Onların hala, içindeki Hristiyan kökenli resim ve mozaiklerin de rahatça nefes alabileceği; herkese, her dine açık olacağı; hep birlikte ve ayni zamanda gezilebilecek mekanlar olarak kalmasını ne kadar isterdim... Evet, elbette ben de müslümanım. Ama eski halleri sanki benim itikadıma daha uygundu.
Sonra İstanbul'un tarihi, doğası, yeşili. Yıllar boyu bunlar üzerine çok yazdım ve onları da kutsallarım arasına aldım. Ama bu da artık ne kadar zedelendi ve sanki bitmez bir tahribata dönüştü. Kendi imkanlarıyla mucizeler yaratmaya çalışan ve başaran Ekrem İmamoğlu'nun çabalarına rağmen... Bakınız, ayni gün içinde (dün) Cumhuriyet gazetesinde tüm askeri alanların ve birçok yeşil alanın imara açılması; bunun yanısıra da ülke çapında 'sulak alanların şirketlere açılması' haberlerine... Sayın Erdoğan ve AKP için tüm bunlar önemli olmayabilir; ama bizler için yine bir tür kutsalımıza saldırıdır.

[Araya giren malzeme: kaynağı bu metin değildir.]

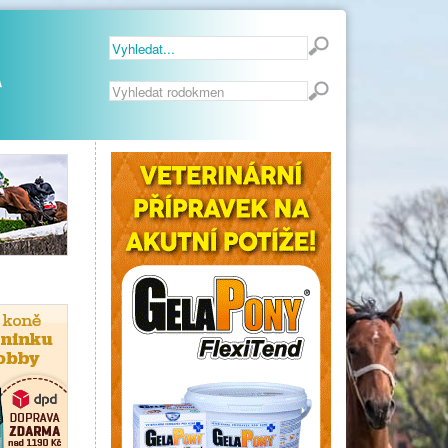
Vyhledávání...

Ya en son haberler? Yani öncelikle "Gezi Parkı'nın İBB'den alınması ve Sultan Beyazıt Hanı Veli Hazretleri Vakfı'na geçmesi" haberi? O Gezi Parkı ki bizler için yine bir kutsaldır: çok sevdiğimiz, içinde birçok kuşak için sayısız anılar bulunan, kentin çok önemli bir yeşil alanının yok edilip yerine kışla benzeri bir yapının konmasını bu kentin ortak bilinci kabul etmemiştir. Ve inanın asla da etmeyecektir!...Bu uğurda canlar verilmiş, gencecik hayatlar sönmüştür. Ama ağaçlar kurtarılmıştır.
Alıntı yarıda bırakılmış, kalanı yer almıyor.